Onderwerp: Bezoek-historie

RSJ 14/4273/SGA, 21 november 2014, schorsing
Uitspraakdatum:21-11-2014

Dit onderwerp bevat de volgende rubrieken.

Uitspraak

Nummer : 14/4273/SGA

Betreft : [klager] datum: 21 november 2104

De voorzitter van de beroepscommissie als bedoeld in artikel 69, tweede lid, van de Penitentiaire beginselenwet (Pbw) heeft kennisgenomen van bij het secretariaat van de Raad ingekomen verzoekschriften van

[...], verder verzoeker te noemen, verblijvende in de locatie Westlinge te Heerhugowaard en mr. J.W.G. M. Kral, ingediend namens verzoeker.

Verzoeker vraagt om schorsing, met toepassing van artikel 66, eerste lid, van de Pbw, van de (verdere) tenuitvoerlegging van de beslissing van de directeur van voormelde inrichting van 17 november 2014, inhoudende a. de beslissing tot terugplaatsing
naar de beperkt beveiligde inrichting (b.b.i.) van de locatie Westlinge en b. de ordemaatregel van veertien dagen uitsluiting van deelname aan activiteiten ingaande 18 november 2014 en eindigend op 2 december 2014.

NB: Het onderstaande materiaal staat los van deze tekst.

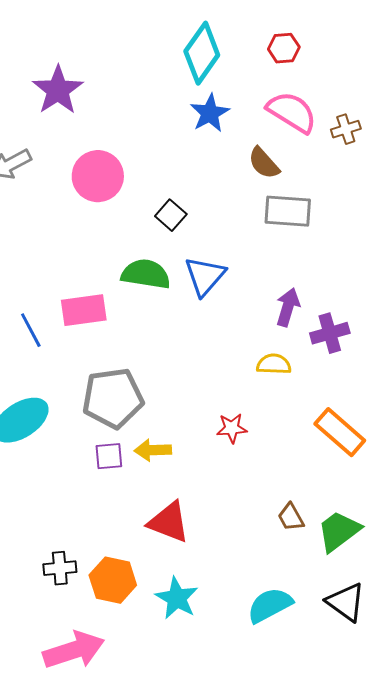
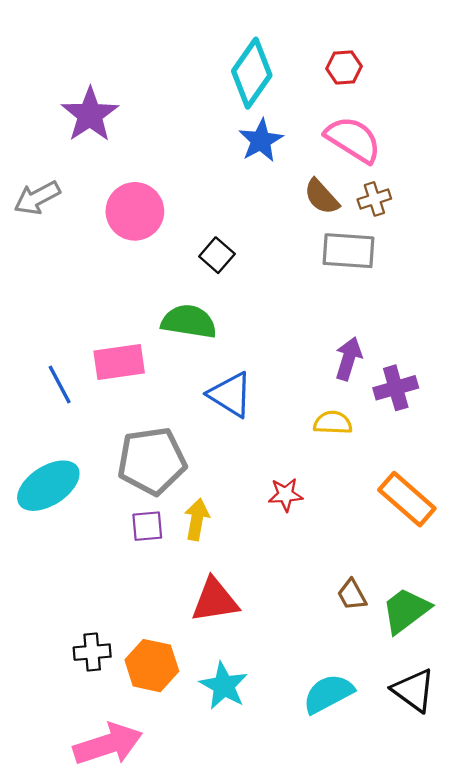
brown cross: (346, 129) -> (374, 199), moved
blue triangle: (205, 276) -> (230, 395), moved, turned -39
yellow arrow: (153, 450) -> (197, 519), turned 102
red triangle: (169, 522) -> (215, 600), turned -30

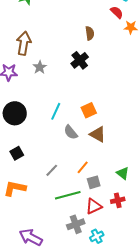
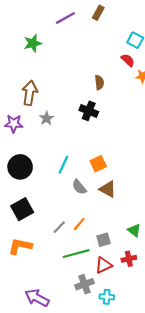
black cross: (80, 60) -> (89, 111), turned -30
black square: (17, 153) -> (22, 209), size x1.5
orange line: (83, 167) -> (79, 224), moved
cyan cross: (97, 236) -> (107, 297), turned 32

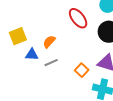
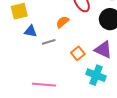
orange semicircle: (49, 42) -> (62, 22), moved

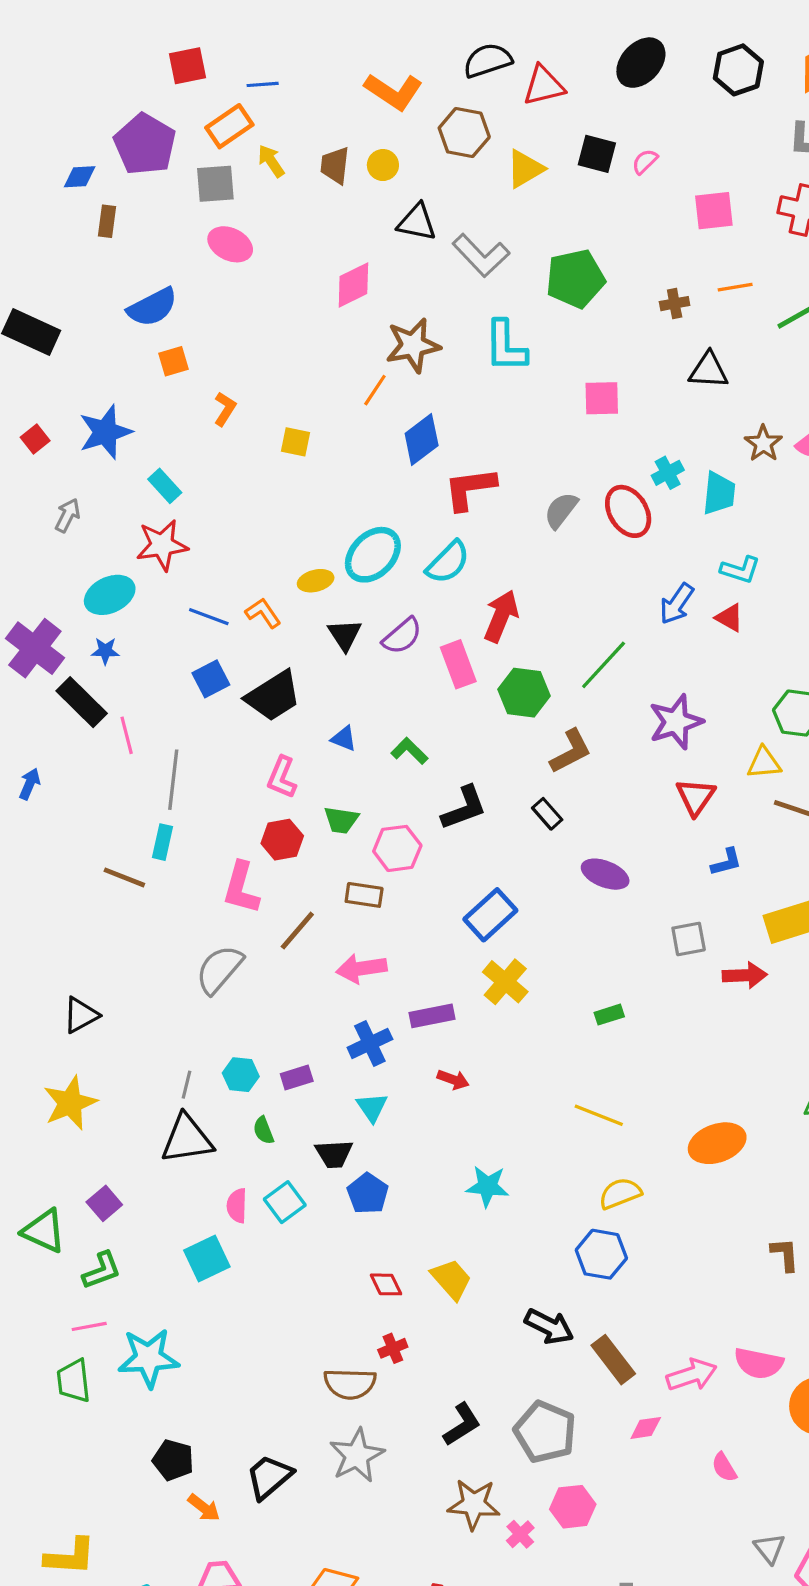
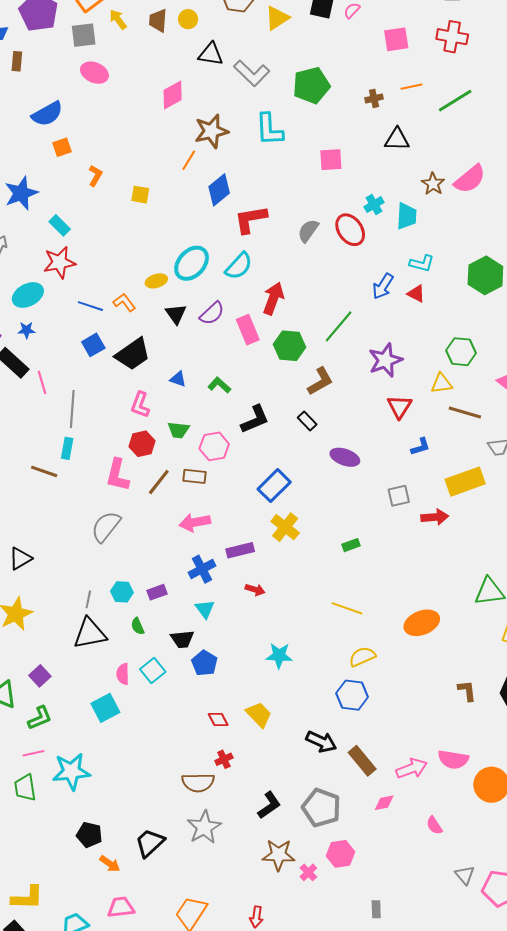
brown line: (297, 931) -> (159, 482), moved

De voorzitter heeft voorts kennisgenomen van het klaagschrift van 17 november 2014 alsmede van de schriftelijke en telefonische inlichtingen van de directeur van 20 november 2014.

1. De beoordeling
Ten aanzien van a:
Op 20 november 2014 heeft de selectiefunctionaris besloten verzoeker te selecteren voor de gevangenis van de penitentiaire inrichting (p.i.) Almere. Aan de voorzitter is gebleken dat verzoeker thans nog geen bezwaarschrift heeft ingediend ten aanzien
van deze beslissing van de selectiefunctionaris. Tegen de beslissing op het bezwaarschrift staat op grond van artikel 72 van de Pbw beroep open. Op grond van het bepaalde in artikel 73, vierde lid, juncto artikel 66, eerste lid van de Pbw kan de
voorzitter van de beroepscommissie de (verdere) tenuitvoerlegging van de beslissing van de selectiefunctionaris waarop het beroep betrekking heeft geheel of gedeeltelijk schorsen.
Verzoeker kan derhalve nog niet worden ontvangen in zijn verzoek.

Ten aanzien van b:
De voorzitter stelt voorop dat in het kader van het verzoek om schorsing van de tenuitvoerlegging van een beslissing van de directeur slechts ruimte bestaat voor een voorlopige beoordeling en dat de zaak niet ten gronde kan worden onderzocht en
beslist.
Aan de orde is daarom slechts de vraag of de beslissing waartegen beklag is ingediend in strijd is met een wettelijk voorschrift dan wel zodanig onredelijk of onbillijk is dat er een spoedeisend belang is om thans over te gaan tot schorsing van de
(verdere) tenuitvoerlegging van die beslissing. Naar het oordeel van de voorzitter is dat niet het geval. Door de directeur is aangevoerd dat op 12 november 2014 de zeer beperkte beveiligde inrichting (z.b.b.i.) is gebeld door de werkgever, de [...],
dat zij niet langer met drie gedetineerden, waaronder verzoeker, wilden samenwerken. Een week eerder was er al een gesprek geweest tussen de werkgever, de groepsleider, en deze drie gedetineerden, omdat er al enige problemen waren. Deze gedetineerden
weigerden werk en wilden alleen met elkaar werken.
Verzoeker is disciplinair gestraft en de disciplinaire straf is op 18 november 2014 beëindigd. Uit de telefonische inlichtingen van de directeur is gebleken dat de ordemaatregel van veertien dagen uitsluiting van deelname aan activiteiten ziet op de
activiteiten van het z.b.b.i. regime.

Gelet op voormelde informatie acht de voorzitter geen termen aanwezig de tenuitvoerlegging van de beslissing van de directeur te schorsen.

2. De uitspraak
De voorzitter verklaart verzoeker niet-ontvankelijk in zijn verzoek onder a en wijst het verzoek onder b af.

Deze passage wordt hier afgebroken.